Tag Archives: Restaurant M&A Activity

MERGER-ACQUISITION ACTIVITY HEATS UP IN RESTAURANT LAND – WHAT’S GOING ON?

MERGER-ACQUISITION ACTIVITY HEATS UP – WHAT’S GOING ON?

There has been a sudden flurry of M&A activity in the restaurant space, and we expect this to continue. Within just the last two weeks, it has been announced that:  Panera is selling Au Bon Pain, FAT Brands is buying GFG  Group that owns five different brands, Famous Dave’s is buying Village Inn and Baker’s Square, Lee’s Famous Recipe was sold again, A Jack in the Box franchisee is buying Taco Cabana from Fiesta Restaurant Group and J.Alexander’s is going private by way of SFP Hospitality. This is on top of the $500M IPO of Krispy Kreme and the multi-billion dollar SPAC transaction that is taking Tilman Fertitta’s hospitality empire public.

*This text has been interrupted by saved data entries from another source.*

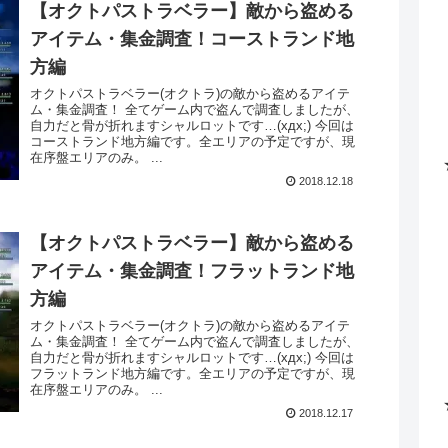
【オクトパストラベラー】敵から盗める
アイテム・集金調査！コーストランド地
方編
オクトパストラベラー(オクトラ)の敵から盗めるアイテ
ム・集金調査！ 全てゲーム内で盗んで調査しましたが、
自力だと骨が折れますシャルロットです…(xдx;) 今回は
コーストランド地方編です。全エリアの予定ですが、現
在序盤エリアのみ。 ...
2018.12.18
【オクトパストラベラー】敵から盗める
アイテム・集金調査！フラットランド地
方編
オクトパストラベラー(オクトラ)の敵から盗めるアイテ
ム・集金調査！ 全てゲーム内で盗んで調査しましたが、
自力だと骨が折れますシャルロットです…(xдx;) 今回は
フラットランド地方編です。全エリアの予定ですが、現
在序盤エリアのみ。 ...
2018.12.17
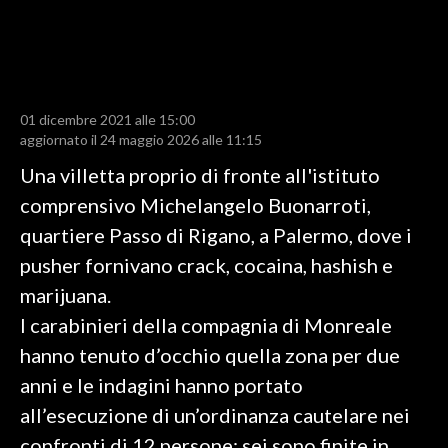
LAVORO
BANDI
SPORT IN SARDEGNA
01 dicembre 2021 alle 15:00
aggiornato il 24 maggio 2026 alle 11:15
SPORT
Una villetta proprio di fronte all'istituto
RISULTATI E CLASSIFICHE
comprensivo Michelangelo Buonarroti,
CALCIO
quartiere Passo di Rigano, a Palermo, dove i
CALCIO REGIONALE
pusher fornivano crack, cocaina, hashish e
BASKET
marijuana.
VOLLEY
I carabinieri della compagnia di Monreale
MOTORI
hanno tenuto d’occhio quella zona per due
TENNIS
anni e le indagini hanno portato
ALTRI SPORT
all’esecuzione di un’ordinanza cautelare nei
confronti di 12 persone: sei sono finite in
CULTURA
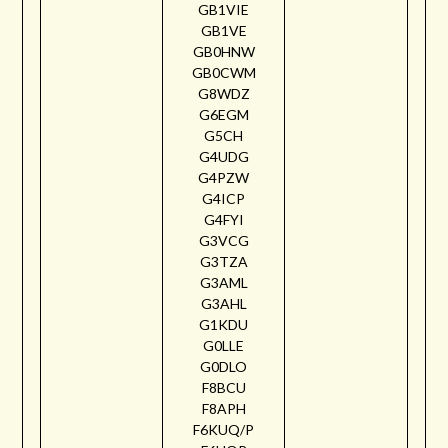
GB1VIE
GB1VE
GB0HNW
GB0CWM
G8WDZ
G6EGM
G5CH
G4UDG
G4PZW
G4ICP
G4FYI
G3VCG
G3TZA
G3AML
G3AHL
G1KDU
G0LLE
G0DLO
F8BCU
F8APH
F6KUQ/P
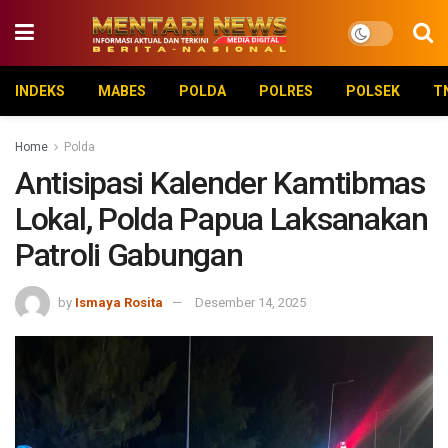
INDEKS
MABES
POLDA
POLRES
POLSEK
T
Home
Polda
Antisipasi Kalender Kamtibmas
Lokal, Polda Papua Laksanakan
Patroli Gabungan
by
Ismaya Rosita
Desember 14, 2025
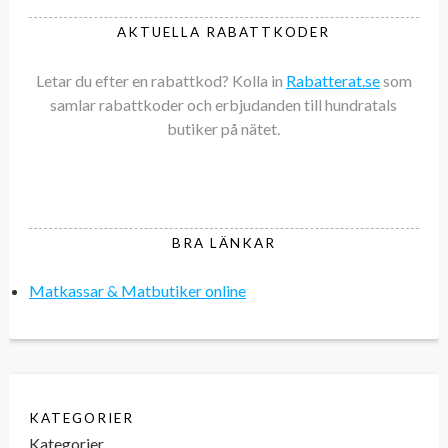
AKTUELLA RABATTKODER
Letar du efter en rabattkod? Kolla in
Rabatterat.se
som
samlar rabattkoder och erbjudanden till hundratals
butiker på nätet.
BRA LÄNKAR
Matkassar & Matbutiker online
KATEGORIER
Kategorier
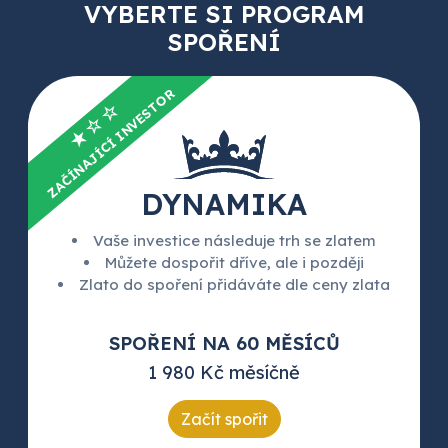
VYBERTE SI PROGRAM
SPOŘENÍ
ZAČÍNAJÍCÍ INVESTOR
★☆☆
DYNAMIKA
Vaše investice následuje trh se zlatem
Můžete dospořit dříve, ale i později
Zlato do spoření přidáváte dle ceny zlata
SPOŘENÍ NA 60 MĚSÍCŮ
1 980 Kč měsíčně
Začít spořit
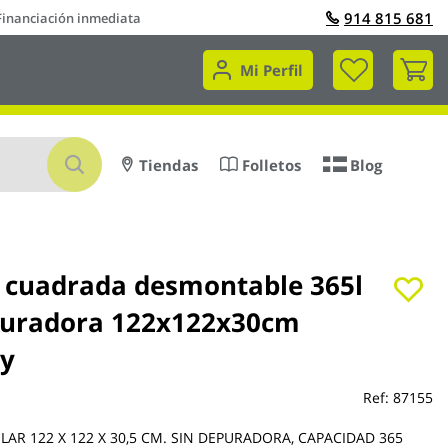
914 815 681
Financiación inmediata
Mi 
Mi Perfil
Buscar
Tiendas
Folletos
Blog
a cuadrada desmontable 365l
puradora 122x122x30cm
y
Ref:
87155
LAR 122 X 122 X 30,5 CM. SIN DEPURADORA, CAPACIDAD 365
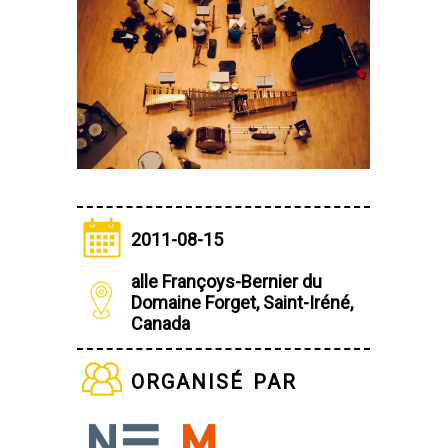
2011-08-15
alle Françoys-Bernier du
Domaine Forget, Saint-Iréné,
Canada
organisé par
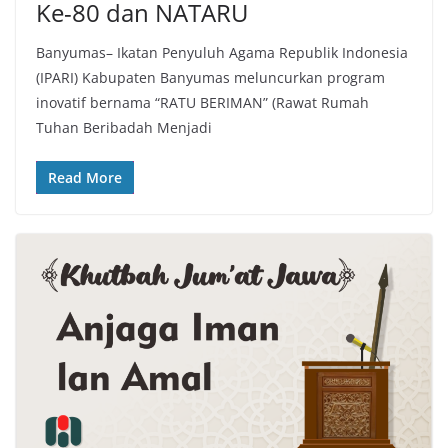
Ke-80 dan NATARU
Banyumas– Ikatan Penyuluh Agama Republik Indonesia
(IPARI) Kabupaten Banyumas meluncurkan program
inovatif bernama “RATU BERIMAN” (Rawat Rumah
Tuhan Beribadah Menjadi
Read More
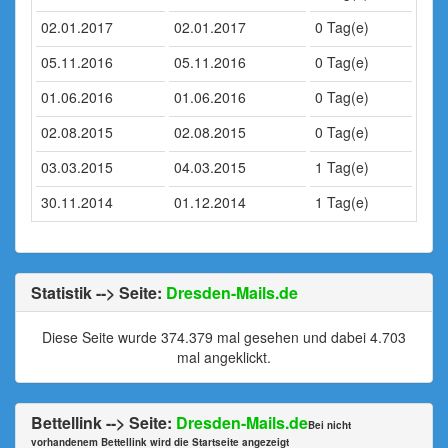
02.01.2017
02.01.2017
0 Tag(e)
05.11.2016
05.11.2016
0 Tag(e)
01.06.2016
01.06.2016
0 Tag(e)
02.08.2015
02.08.2015
0 Tag(e)
03.03.2015
04.03.2015
1 Tag(e)
30.11.2014
01.12.2014
1 Tag(e)
Statistik --> Seite:
Dresden-Mails.de
Diese Seite wurde 374.379 mal gesehen und dabei 4.703
mal angeklickt.
Bettellink --> Seite:
Dresden-Mails.de
Bei nicht
vorhandenem Bettellink wird die Startseite angezeigt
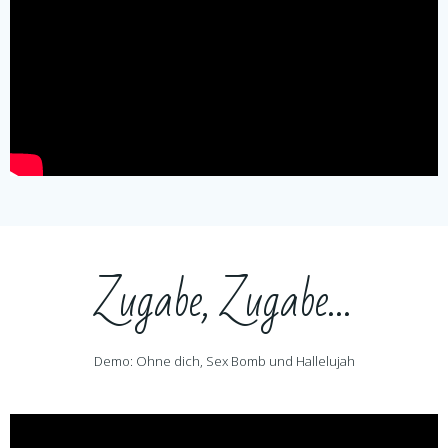
Zugabe, Zugabe…
Demo: Ohne dich, Sex Bomb und Hallelujah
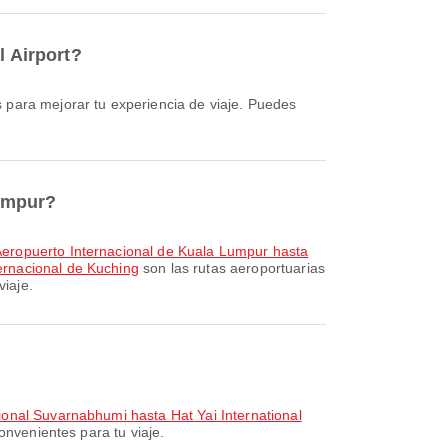
l Airport?
Lumpur?
eropuerto Internacional de Kuala Lumpur hasta
ernacional de Kuching
son las rutas aeroportuarias
iaje.
ional Suvarnabhumi hasta Hat Yai International
onvenientes para tu viaje.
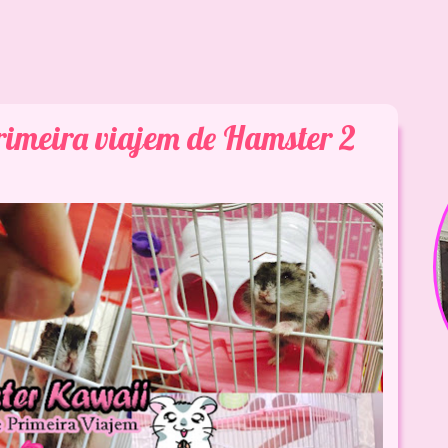
rimeira viajem de Hamster 2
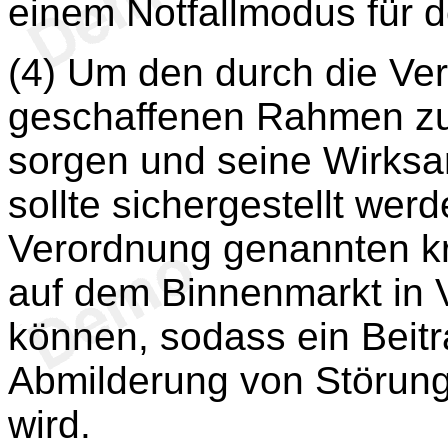
einem Notfallmodus für 
(4) Um den durch die Ve
geschaffenen Rahmen zu
sorgen und seine Wirksa
sollte sichergestellt werd
Verordnung genannten k
auf dem Binnenmarkt in 
können, sodass ein Beit
Abmilderung von Störung
wird.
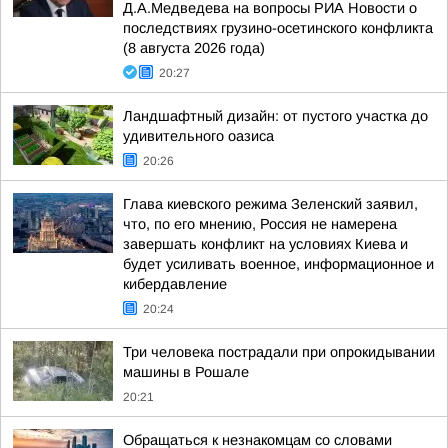
Д.А.Медведева на вопросы РИА Новости о
последствиях грузино-осетинского конфликта
(8 августа 2026 года)
20:27
Ландшафтный дизайн: от пустого участка до
удивительного оазиса
20:26
Глава киевского режима Зеленский заявил,
что, по его мнению, Россия не намерена
завершать конфликт на условиях Киева и
будет усиливать военное, информационное и
кибердавление
20:24
Три человека пострадали при опрокидывании
машины в Рошале
20:21
Обращаться к незнакомцам со словами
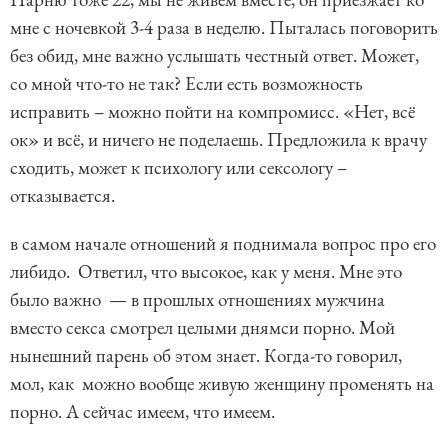
мне с ночевкой 3-4 раза в неделю. Пыталась поговорить
без обид, мне важно услышать честный ответ. Может,
со мной что-то не так? Если есть возможность
исправить – можно пойти на компромисс. «Нет, всё
ок» и всё, и ничего не поделаешь. Предложила к врачу
сходить, может к психологу или сексологу –
отказывается.
в самом начале отношений я поднимала вопрос про его
либидо. Ответил, что высокое, как у меня. Мне это
было важно — в прошлых отношениях мужчина
вместо секса смотрел целыми днямси порно. Мой
нынешний парень об этом знает. Когда-то говорил,
мол, как можно вообще живую женщину променять на
порно. А сейчас имеем, что имеем.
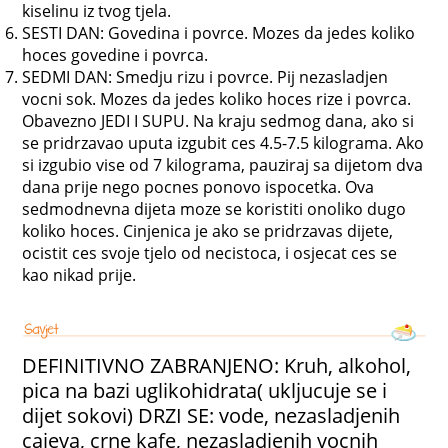
kiselinu iz tvog tjela.
SESTI DAN: Govedina i povrce. Mozes da jedes koliko
hoces govedine i povrca.
SEDMI DAN: Smedju rizu i povrce. Pij nezasladjen
vocni sok. Mozes da jedes koliko hoces rize i povrca.
Obavezno JEDI I SUPU. Na kraju sedmog dana, ako si
se pridrzavao uputa izgubit ces 4.5-7.5 kilograma. Ako
si izgubio vise od 7 kilograma, pauziraj sa dijetom dva
dana prije nego pocnes ponovo ispocetka. Ova
sedmodnevna dijeta moze se koristiti onoliko dugo
koliko hoces. Cinjenica je ako se pridrzavas dijete,
ocistit ces svoje tjelo od necistoca, i osjecat ces se
kao nikad prije.
DEFINITIVNO ZABRANJENO: Kruh, alkohol,
pica na bazi uglikohidrata( ukljucuje se i
dijet sokovi) DRZI SE: vode, nezasladjenih
cajeva, crne kafe, nezasladjenih vocnih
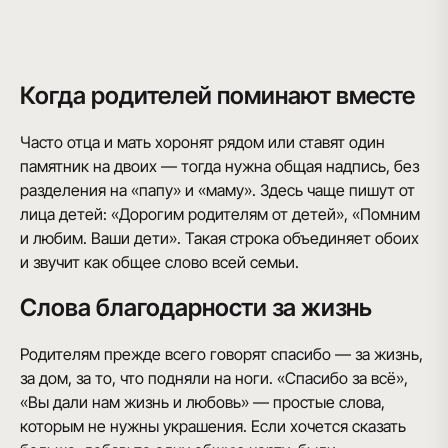
Когда родителей поминают вместе
Часто отца и мать хоронят рядом или ставят один
памятник на двоих — тогда нужна общая надпись, без
разделения на «папу» и «маму». Здесь чаще пишут от
лица детей: «Дорогим родителям от детей», «Помним
и любим. Ваши дети». Такая строка объединяет обоих
и звучит как общее слово всей семьи.
Слова благодарности за жизнь
Родителям прежде всего говорят спасибо — за жизнь,
за дом, за то, что подняли на ноги. «Спасибо за всё»,
«Вы дали нам жизнь и любовь» — простые слова,
которым не нужны украшения. Если хочется сказать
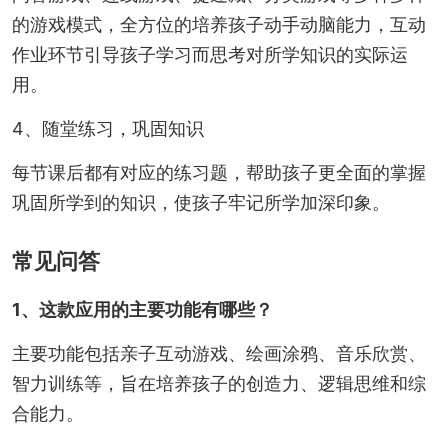
的游戏模式，全方位的培养孩子动手动脑能力，互动
作业环节引导孩子学习而思考对所学知识的实际运
用。
4、随堂练习，巩固知识
每节课后都有对应的练习题，帮助孩子更全面的掌握
巩固所学到的知识，使孩子牢记所学加深印象。
常见问答
1、这款应用的主要功能有哪些？
主要功能包括亲子互动游戏、绘画涂鸦、音乐欣赏、
智力训练等，旨在培养孩子的创造力、逻辑思维和综
合能力。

The reasons for all of this include:

(1) Interest rates are still very low.

(2) There is a great deal of dry powder in the hands of private equity as well as half a dozen SPACs  (sitting on a billion dollars plus borrowing power) with a time pressure to complete an acquisition. The restaurant space has always been seductive, even in the worst of times. Everybody thinks it is a simple business, which is true;  simple but uniquely demanding, especially with adolescent labor being a major part of the equation. We could write a book, and maybe we will, about the poorly conceived acquisitions  that have been made over the years In the restaurant industry,  but that doesn’t dull  the appetite of the new, often younger, players.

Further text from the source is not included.